[Data excerpts]

┌────────

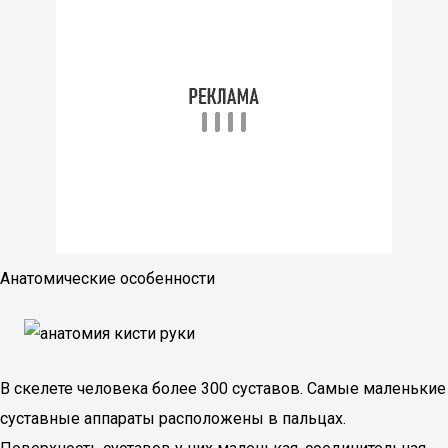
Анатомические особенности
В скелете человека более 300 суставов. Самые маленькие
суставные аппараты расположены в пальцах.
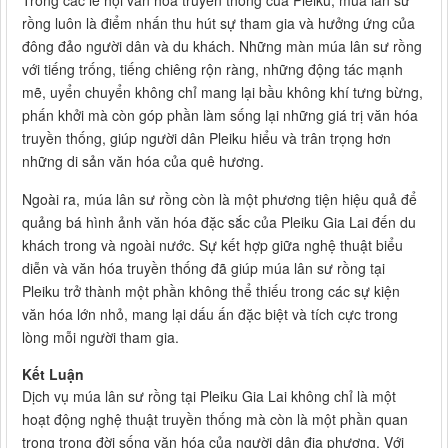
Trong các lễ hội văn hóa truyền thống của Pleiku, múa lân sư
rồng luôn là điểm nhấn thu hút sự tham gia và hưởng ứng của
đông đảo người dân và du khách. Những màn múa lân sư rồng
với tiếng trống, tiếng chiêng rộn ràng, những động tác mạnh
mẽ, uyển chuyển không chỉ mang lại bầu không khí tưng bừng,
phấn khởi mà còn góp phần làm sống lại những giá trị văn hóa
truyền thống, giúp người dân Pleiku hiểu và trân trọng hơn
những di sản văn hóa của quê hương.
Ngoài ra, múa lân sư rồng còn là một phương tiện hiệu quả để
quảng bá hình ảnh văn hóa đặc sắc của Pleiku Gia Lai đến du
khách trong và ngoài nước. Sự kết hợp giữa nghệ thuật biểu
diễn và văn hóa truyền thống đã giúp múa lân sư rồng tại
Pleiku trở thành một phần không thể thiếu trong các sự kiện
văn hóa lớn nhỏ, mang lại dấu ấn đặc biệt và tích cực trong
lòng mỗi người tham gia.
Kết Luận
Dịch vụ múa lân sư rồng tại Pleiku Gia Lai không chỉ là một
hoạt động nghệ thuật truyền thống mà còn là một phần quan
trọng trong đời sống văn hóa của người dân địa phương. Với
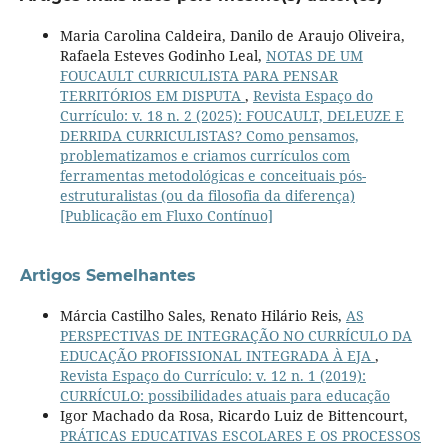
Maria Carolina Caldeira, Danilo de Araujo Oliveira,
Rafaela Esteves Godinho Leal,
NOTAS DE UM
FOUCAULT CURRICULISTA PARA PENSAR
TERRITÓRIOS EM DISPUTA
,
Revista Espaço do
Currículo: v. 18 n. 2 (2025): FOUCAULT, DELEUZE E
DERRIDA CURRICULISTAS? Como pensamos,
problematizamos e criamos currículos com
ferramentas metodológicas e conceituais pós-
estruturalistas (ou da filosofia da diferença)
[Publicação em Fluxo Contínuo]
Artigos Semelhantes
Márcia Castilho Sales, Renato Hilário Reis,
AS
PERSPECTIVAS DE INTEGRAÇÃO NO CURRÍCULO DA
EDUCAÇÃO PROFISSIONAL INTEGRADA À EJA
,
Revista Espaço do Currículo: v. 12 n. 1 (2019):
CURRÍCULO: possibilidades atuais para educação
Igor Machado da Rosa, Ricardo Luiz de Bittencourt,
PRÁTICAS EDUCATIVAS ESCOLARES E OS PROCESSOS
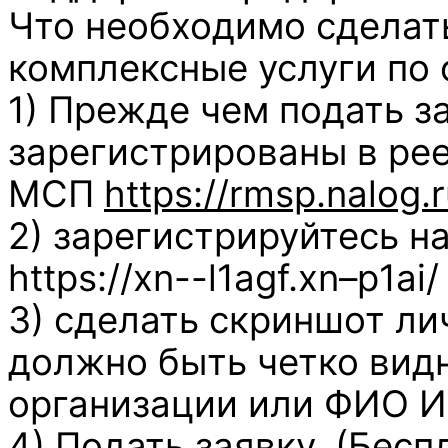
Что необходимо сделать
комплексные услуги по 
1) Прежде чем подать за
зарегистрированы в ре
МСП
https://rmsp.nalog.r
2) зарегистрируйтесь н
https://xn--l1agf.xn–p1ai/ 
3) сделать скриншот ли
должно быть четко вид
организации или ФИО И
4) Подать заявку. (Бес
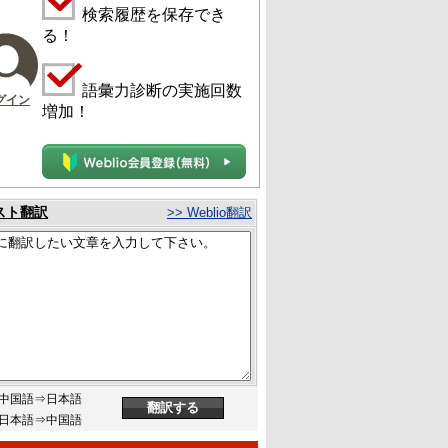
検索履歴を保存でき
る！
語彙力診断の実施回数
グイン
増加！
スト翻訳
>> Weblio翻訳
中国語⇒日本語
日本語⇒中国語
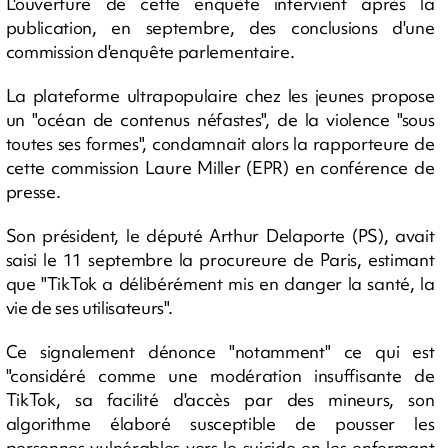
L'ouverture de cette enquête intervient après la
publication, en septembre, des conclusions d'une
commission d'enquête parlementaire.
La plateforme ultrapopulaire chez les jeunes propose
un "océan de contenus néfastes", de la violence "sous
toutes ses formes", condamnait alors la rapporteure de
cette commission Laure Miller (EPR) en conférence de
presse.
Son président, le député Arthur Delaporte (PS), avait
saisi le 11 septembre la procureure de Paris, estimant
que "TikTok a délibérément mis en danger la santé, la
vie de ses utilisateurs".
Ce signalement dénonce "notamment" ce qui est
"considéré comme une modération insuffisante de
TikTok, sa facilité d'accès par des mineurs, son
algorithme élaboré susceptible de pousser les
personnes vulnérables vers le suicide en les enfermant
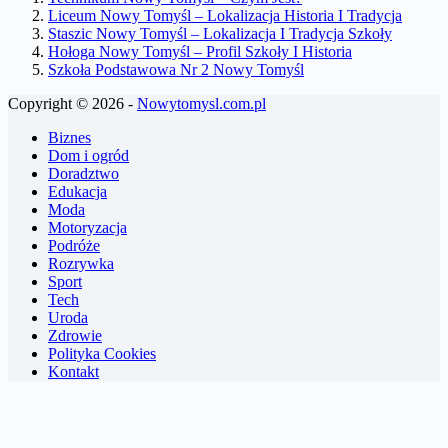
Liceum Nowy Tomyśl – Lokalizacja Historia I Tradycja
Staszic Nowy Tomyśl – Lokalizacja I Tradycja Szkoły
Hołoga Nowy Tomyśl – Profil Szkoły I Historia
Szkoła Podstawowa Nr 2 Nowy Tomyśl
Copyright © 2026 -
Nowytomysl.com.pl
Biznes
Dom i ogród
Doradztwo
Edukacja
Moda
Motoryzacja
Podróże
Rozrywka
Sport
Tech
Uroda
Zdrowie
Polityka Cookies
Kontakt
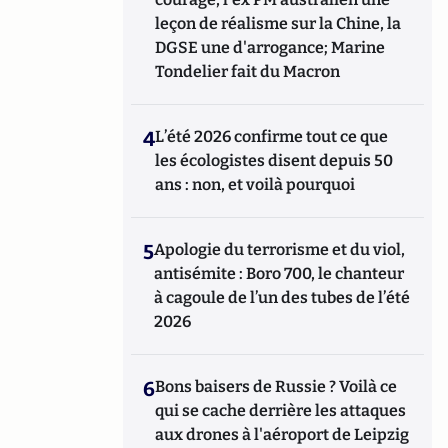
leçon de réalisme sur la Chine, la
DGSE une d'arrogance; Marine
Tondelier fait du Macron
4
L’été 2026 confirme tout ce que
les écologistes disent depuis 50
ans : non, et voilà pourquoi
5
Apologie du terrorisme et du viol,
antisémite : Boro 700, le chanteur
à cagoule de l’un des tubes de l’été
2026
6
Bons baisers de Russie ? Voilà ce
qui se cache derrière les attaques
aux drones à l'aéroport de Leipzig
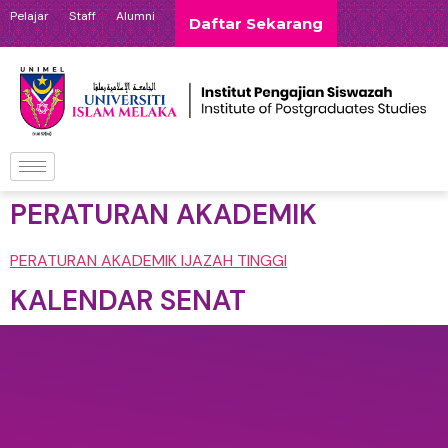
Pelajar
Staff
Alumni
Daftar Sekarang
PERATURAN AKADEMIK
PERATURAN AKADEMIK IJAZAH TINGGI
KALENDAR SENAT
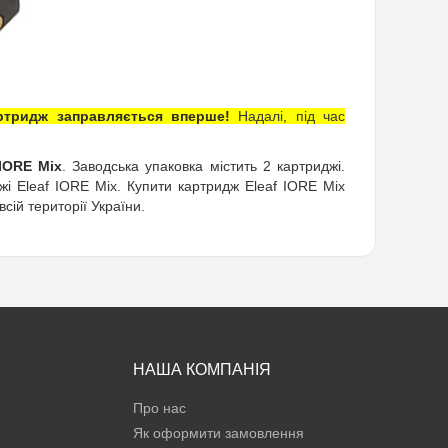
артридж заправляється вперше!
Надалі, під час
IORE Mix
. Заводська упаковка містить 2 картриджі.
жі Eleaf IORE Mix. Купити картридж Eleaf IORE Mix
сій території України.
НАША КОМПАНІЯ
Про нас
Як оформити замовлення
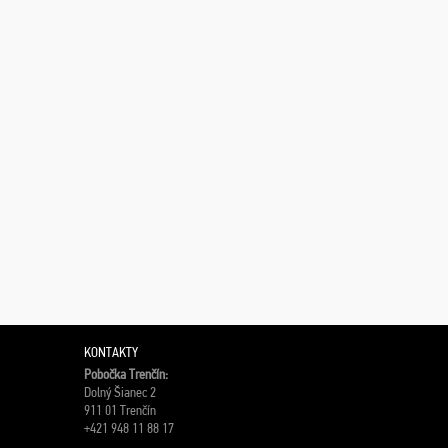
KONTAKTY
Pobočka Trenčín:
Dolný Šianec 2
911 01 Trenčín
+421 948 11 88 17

└────────

The answer is the complete set of records, copied exactly, with pictures omitted.

[Response to the exercise]
Анатомические особенности
В скелете человека более 300 суставов. Самые маленькие
суставные аппараты расположены в пальцах.
Trong các lễ hội văn hóa truyền thống của Pleiku, múa lân sư
rồng luôn là điểm nhấn thu hút sự tham gia và hưởng ứng của
đông đảo người dân và du khách. Những màn múa lân sư rồng
với tiếng trống, tiếng chiêng rộn ràng, những động tác mạnh
mẽ, uyển chuyển không chỉ mang lại bầu không khí tưng bừng,
phấn khởi mà còn góp phần làm sống lại những giá trị văn hóa
truyền thống, giúp người dân Pleiku hiểu và trân trọng hơn
những di sản văn hóa của quê hương.
Ngoài ra, múa lân sư rồng còn là một phương tiện hiệu quả để
quảng bá hình ảnh văn hóa đặc sắc của Pleiku Gia Lai đến du
khách trong và ngoài nước. Sự kết hợp giữa nghệ thuật biểu
diễn và văn hóa truyền thống đã giúp múa lân sư rồng tại
Pleiku trở thành một phần không thể thiếu trong các sự kiện
văn hóa lớn nhỏ, mang lại dấu ấn đặc biệt và tích cực trong
lòng mỗi người tham gia.
Kết Luận
Dịch vụ múa lân sư rồng tại Pleiku Gia Lai không chỉ là một
hoạt động nghệ thuật truyền thống mà còn là một phần quan
trọng trong đời sống văn hóa của người dân địa phương. Với
Maria Carolina Caldeira, Danilo de Araujo Oliveira,
Rafaela Esteves Godinho Leal,
NOTAS DE UM
FOUCAULT CURRICULISTA PARA PENSAR
TERRITÓRIOS EM DISPUTA
,
Revista Espaço do
Currículo: v. 18 n. 2 (2025): FOUCAULT, DELEUZE E
DERRIDA CURRICULISTAS? Como pensamos,
problematizamos e criamos currículos com
ferramentas metodológicas e conceituais pós-
estruturalistas (ou da filosofia da diferença)
[Publicação em Fluxo Contínuo]
Artigos Semelhantes
Márcia Castilho Sales, Renato Hilário Reis,
AS
PERSPECTIVAS DE INTEGRAÇÃO NO CURRÍCULO DA
EDUCAÇÃO PROFISSIONAL INTEGRADA À EJA
,
Revista Espaço do Currículo: v. 12 n. 1 (2019):
CURRÍCULO: possibilidades atuais para educação
Igor Machado da Rosa, Ricardo Luiz de Bittencourt,
PRÁTICAS EDUCATIVAS ESCOLARES E OS PROCESSOS
Что необходимо сделать
комплексные услуги по 
1) Прежде чем подать за
зарегистрированы в ре
МСП
https://rmsp.nalog.r
2) зарегистрируйтесь н
https://xn--l1agf.xn–p1ai/ 
3) сделать скриншот ли
должно быть четко вид
организации или ФИО И
4) Подать заявку. (Бес
検索履歴を保存でき
る！
語彙力診断の実施回数
グイン
増加！
スト翻訳
>> Weblio翻訳
中国語⇒日本語
日本語⇒中国語
L'ouverture de cette enquête intervient après la
publication, en septembre, des conclusions d'une
commission d'enquête parlementaire.
La plateforme ultrapopulaire chez les jeunes propose
un "océan de contenus néfastes", de la violence "sous
toutes ses formes", condamnait alors la rapporteure de
cette commission Laure Miller (EPR) en conférence de
presse.
Son président, le député Arthur Delaporte (PS), avait
saisi le 11 septembre la procureure de Paris, estimant
que "TikTok a délibérément mis en danger la santé, la
vie de ses utilisateurs".
Ce signalement dénonce "notamment" ce qui est
"considéré comme une modération insuffisante de
TikTok, sa facilité d'accès par des mineurs, son
algorithme élaboré susceptible de pousser les
personnes vulnérables vers le suicide en les enfermant
Liceum Nowy Tomyśl – Lokalizacja Historia I Tradycja
Staszic Nowy Tomyśl – Lokalizacja I Tradycja Szkoły
Hołoga Nowy Tomyśl – Profil Szkoły I Historia
Szkoła Podstawowa Nr 2 Nowy Tomyśl
Copyright © 2026 -
Nowytomysl.com.pl
Biznes
Dom i ogród
Doradztwo
Edukacja
Moda
Motoryzacja
Podróże
Rozrywka
Sport
Tech
Uroda
Zdrowie
Polityka Cookies
Kontakt
leçon de réalisme sur la Chine, la
DGSE une d'arrogance; Marine
Tondelier fait du Macron
4
L’été 2026 confirme tout ce que
les écologistes disent depuis 50
ans : non, et voilà pourquoi
5
Apologie du terrorisme et du viol,
antisémite : Boro 700, le chanteur
à cagoule de l’un des tubes de l’été
2026
6
Bons baisers de Russie ? Voilà ce
qui se cache derrière les attaques
aux drones à l'aéroport de Leipzig
Pelajar
Staff
Alumni
Daftar Sekarang
PERATURAN AKADEMIK
PERATURAN AKADEMIK IJAZAH TINGGI
KALENDAR SENAT
артридж заправляється вперше!
Надалі, під час
IORE Mix
. Заводська упаковка містить 2 картриджі.
жі Eleaf IORE Mix. Купити картридж Eleaf IORE Mix
сій території України.
НАША КОМПАНІЯ
Про нас
Як оформити замовлення
KONTAKTY
Pobočka Trenčín:
Dolný Šianec 2
911 01 Trenčín
+421 948 11 88 17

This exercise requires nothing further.